In the final third of the essay, Sunstein et al. propose a number of alternative methods of valuation for assessing punitive damages, ranging from the elimination of jury judgments in favor of "expert" judgments to various forms of guidance for jurors. What makes their piece quite fascinating is the mixture of psychological evidence, moral theorizing, and economic modelling. Anyone interested in the relationship between law and ethics will find this essay worthwhile.

Wexler, Jay D. "Of Pandas, People, and the First Amendment: The Constitutionality of Teaching Intelligent Design in the Public Schools," 49 Stanford Law Review 439-470 (1997).

Wexler evaluates the constitutionality of the latest strategy which Christian fundamentalists have devised for combating what they perceive to be a government-sponsored erosion of their faith in high school biology classes. After statutory efforts to prohibit the teaching of evolution were finally blocked by the Supreme Court in Epperson v Arkansas (1968), fundamentalists switched to the strategy of advocating equal time for creation science. But this too was unacceptable to the Supreme Court, primarily on the ground that such statutes failed the "secular legislative purpose" prong of the Lemon test for passing Establishment Clause scrutiny (Edwards v. Aguillard [1987]). So now fundamentalists have turned to yet a third strategy: equal time in the classroom for an intelligent design theory instead of a theory of special creation. The idea is that design arguments similar to William Paley’s do not presuppose any particular religious tradition, and therefore should pass constitutional muster. Wexler discusses these arguments in the context of a particular textbook that is now being promoted by the advocates of this new strategy. In light of the content of this text (Percival Davis and D.H. Kenyon, Of Pandas and People: The Central Question of Biological Origins), Wexler concludes that the ‘equal time for intelligent design’ gambit proves to be just as unconstitutional as the previous generation of equal time arguments. Some of his arguments are perhaps unpersuasive, but others are pretty compelling. The article also contains a nice historical synopsis of the debate over teaching evolution.
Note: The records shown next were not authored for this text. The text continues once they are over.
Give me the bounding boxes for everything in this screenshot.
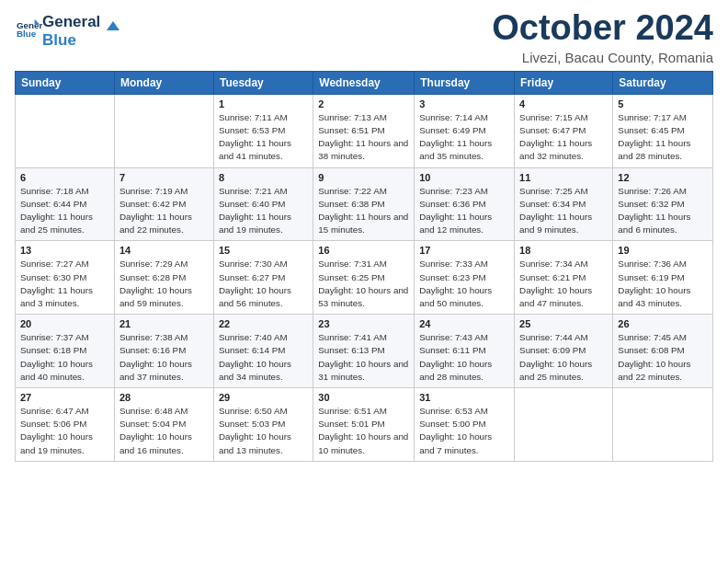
day-detail: Sunrise: 7:17 AM Sunset: 6:45 PM Dayligh… — [618, 111, 708, 164]
calendar-cell: 20Sunrise: 7:37 AM Sunset: 6:18 PM Dayli… — [16, 315, 115, 388]
day-number: 24 — [419, 318, 509, 329]
calendar-cell — [114, 94, 213, 167]
day-detail: Sunrise: 7:26 AM Sunset: 6:32 PM Dayligh… — [618, 185, 708, 237]
page: General Blue General Blue October 2024 L… — [0, 0, 728, 471]
calendar-table: SundayMondayTuesdayWednesdayThursdayFrid… — [15, 71, 713, 462]
day-number: 27 — [20, 392, 109, 403]
calendar-cell: 15Sunrise: 7:30 AM Sunset: 6:27 PM Dayli… — [213, 241, 313, 315]
day-detail: Sunrise: 7:18 AM Sunset: 6:44 PM Dayligh… — [20, 185, 109, 237]
day-number: 31 — [419, 392, 509, 403]
day-detail: Sunrise: 6:53 AM Sunset: 5:00 PM Dayligh… — [419, 405, 509, 457]
calendar-cell: 26Sunrise: 7:45 AM Sunset: 6:08 PM Dayli… — [613, 315, 713, 388]
calendar-cell: 6Sunrise: 7:18 AM Sunset: 6:44 PM Daylig… — [16, 167, 115, 241]
calendar-day-header: Wednesday — [313, 71, 415, 94]
calendar-cell: 3Sunrise: 7:14 AM Sunset: 6:49 PM Daylig… — [415, 94, 515, 167]
calendar-cell: 31Sunrise: 6:53 AM Sunset: 5:00 PM Dayli… — [415, 388, 515, 462]
day-number: 28 — [119, 392, 209, 403]
logo-icon: General Blue — [17, 17, 42, 42]
calendar-week-row: 6Sunrise: 7:18 AM Sunset: 6:44 PM Daylig… — [16, 167, 713, 241]
day-detail: Sunrise: 7:14 AM Sunset: 6:49 PM Dayligh… — [419, 111, 509, 164]
calendar-cell: 29Sunrise: 6:50 AM Sunset: 5:03 PM Dayli… — [213, 388, 313, 462]
day-number: 1 — [219, 98, 308, 109]
day-number: 9 — [318, 172, 409, 183]
day-detail: Sunrise: 7:34 AM Sunset: 6:21 PM Dayligh… — [519, 258, 608, 310]
day-detail: Sunrise: 7:43 AM Sunset: 6:11 PM Dayligh… — [419, 331, 509, 384]
calendar-cell: 16Sunrise: 7:31 AM Sunset: 6:25 PM Dayli… — [313, 241, 415, 315]
calendar-cell: 19Sunrise: 7:36 AM Sunset: 6:19 PM Dayli… — [613, 241, 713, 315]
calendar-day-header: Sunday — [16, 71, 115, 94]
calendar-week-row: 1Sunrise: 7:11 AM Sunset: 6:53 PM Daylig… — [16, 94, 713, 167]
calendar-cell: 21Sunrise: 7:38 AM Sunset: 6:16 PM Dayli… — [114, 315, 213, 388]
day-detail: Sunrise: 7:31 AM Sunset: 6:25 PM Dayligh… — [318, 258, 409, 310]
day-detail: Sunrise: 6:47 AM Sunset: 5:06 PM Dayligh… — [20, 405, 109, 457]
day-detail: Sunrise: 7:33 AM Sunset: 6:23 PM Dayligh… — [419, 258, 509, 310]
title-block: October 2024 Livezi, Bacau County, Roman… — [492, 9, 713, 65]
day-number: 15 — [219, 245, 308, 256]
day-detail: Sunrise: 7:29 AM Sunset: 6:28 PM Dayligh… — [119, 258, 209, 310]
day-number: 26 — [618, 318, 708, 329]
day-detail: Sunrise: 7:45 AM Sunset: 6:08 PM Dayligh… — [618, 331, 708, 384]
day-detail: Sunrise: 7:37 AM Sunset: 6:18 PM Dayligh… — [20, 331, 109, 384]
calendar-cell: 9Sunrise: 7:22 AM Sunset: 6:38 PM Daylig… — [313, 167, 415, 241]
calendar-cell: 5Sunrise: 7:17 AM Sunset: 6:45 PM Daylig… — [613, 94, 713, 167]
day-detail: Sunrise: 7:38 AM Sunset: 6:16 PM Dayligh… — [119, 331, 209, 384]
calendar-cell: 23Sunrise: 7:41 AM Sunset: 6:13 PM Dayli… — [313, 315, 415, 388]
day-number: 22 — [219, 318, 308, 329]
calendar-cell: 4Sunrise: 7:15 AM Sunset: 6:47 PM Daylig… — [515, 94, 613, 167]
day-number: 19 — [618, 245, 708, 256]
day-number: 29 — [219, 392, 308, 403]
day-number: 11 — [519, 172, 608, 183]
calendar-week-row: 13Sunrise: 7:27 AM Sunset: 6:30 PM Dayli… — [16, 241, 713, 315]
day-number: 25 — [519, 318, 608, 329]
logo-blue: Blue — [42, 31, 100, 50]
day-number: 23 — [318, 318, 409, 329]
calendar-day-header: Monday — [114, 71, 213, 94]
calendar-cell: 25Sunrise: 7:44 AM Sunset: 6:09 PM Dayli… — [515, 315, 613, 388]
day-number: 18 — [519, 245, 608, 256]
day-number: 2 — [318, 98, 409, 109]
calendar-cell: 13Sunrise: 7:27 AM Sunset: 6:30 PM Dayli… — [16, 241, 115, 315]
calendar-cell: 17Sunrise: 7:33 AM Sunset: 6:23 PM Dayli… — [415, 241, 515, 315]
day-detail: Sunrise: 7:44 AM Sunset: 6:09 PM Dayligh… — [519, 331, 608, 384]
logo-general: General — [42, 13, 100, 31]
day-number: 20 — [20, 318, 109, 329]
day-detail: Sunrise: 7:23 AM Sunset: 6:36 PM Dayligh… — [419, 185, 509, 237]
day-detail: Sunrise: 7:15 AM Sunset: 6:47 PM Dayligh… — [519, 111, 608, 164]
day-number: 4 — [519, 98, 608, 109]
calendar-day-header: Tuesday — [213, 71, 313, 94]
logo-arrow-icon — [103, 17, 123, 38]
calendar-cell: 22Sunrise: 7:40 AM Sunset: 6:14 PM Dayli… — [213, 315, 313, 388]
calendar-week-row: 27Sunrise: 6:47 AM Sunset: 5:06 PM Dayli… — [16, 388, 713, 462]
calendar-cell: 18Sunrise: 7:34 AM Sunset: 6:21 PM Dayli… — [515, 241, 613, 315]
logo: General Blue General Blue — [15, 13, 123, 49]
svg-marker-3 — [107, 21, 119, 30]
day-detail: Sunrise: 7:41 AM Sunset: 6:13 PM Dayligh… — [318, 331, 409, 384]
day-detail: Sunrise: 7:27 AM Sunset: 6:30 PM Dayligh… — [20, 258, 109, 310]
day-number: 6 — [20, 172, 109, 183]
calendar-cell: 7Sunrise: 7:19 AM Sunset: 6:42 PM Daylig… — [114, 167, 213, 241]
day-detail: Sunrise: 7:40 AM Sunset: 6:14 PM Dayligh… — [219, 331, 308, 384]
calendar-cell: 30Sunrise: 6:51 AM Sunset: 5:01 PM Dayli… — [313, 388, 415, 462]
calendar-cell: 8Sunrise: 7:21 AM Sunset: 6:40 PM Daylig… — [213, 167, 313, 241]
day-detail: Sunrise: 7:30 AM Sunset: 6:27 PM Dayligh… — [219, 258, 308, 310]
day-number: 8 — [219, 172, 308, 183]
day-detail: Sunrise: 7:22 AM Sunset: 6:38 PM Dayligh… — [318, 185, 409, 237]
calendar-cell: 12Sunrise: 7:26 AM Sunset: 6:32 PM Dayli… — [613, 167, 713, 241]
day-detail: Sunrise: 6:48 AM Sunset: 5:04 PM Dayligh… — [119, 405, 209, 457]
calendar-day-header: Saturday — [613, 71, 713, 94]
location: Livezi, Bacau County, Romania — [492, 50, 713, 65]
day-number: 10 — [419, 172, 509, 183]
calendar-cell — [16, 94, 115, 167]
calendar-cell: 27Sunrise: 6:47 AM Sunset: 5:06 PM Dayli… — [16, 388, 115, 462]
calendar-cell: 10Sunrise: 7:23 AM Sunset: 6:36 PM Dayli… — [415, 167, 515, 241]
svg-text:Blue: Blue — [17, 29, 37, 39]
calendar-cell: 28Sunrise: 6:48 AM Sunset: 5:04 PM Dayli… — [114, 388, 213, 462]
month-title: October 2024 — [492, 9, 713, 48]
day-detail: Sunrise: 7:13 AM Sunset: 6:51 PM Dayligh… — [318, 111, 409, 164]
day-detail: Sunrise: 7:21 AM Sunset: 6:40 PM Dayligh… — [219, 185, 308, 237]
day-detail: Sunrise: 7:25 AM Sunset: 6:34 PM Dayligh… — [519, 185, 608, 237]
header: General Blue General Blue October 2024 L… — [15, 9, 713, 65]
calendar-cell: 14Sunrise: 7:29 AM Sunset: 6:28 PM Dayli… — [114, 241, 213, 315]
calendar-cell — [613, 388, 713, 462]
calendar-cell: 11Sunrise: 7:25 AM Sunset: 6:34 PM Dayli… — [515, 167, 613, 241]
That summary alone would be a useful supplement to any class with a unit devoted to the evolution/creationism pedagogy debate.

With better than a two-to-one footnote-to-text ratio, Wexler’s piece is afflicted with the usual neurosis of over-documentation that we have come to associate with law review articles. But a number of his notes contain worthwhile substantive commentary, and they do provide the reader with a conveniently up-to-date collection of citations on the ongoing debate about creationism versus evolution in the classroom. Legal developments, scholarly work, and recent political manuevering at the grass roots level (as recounted in the popular press) are all well represented in Wexler’s citations.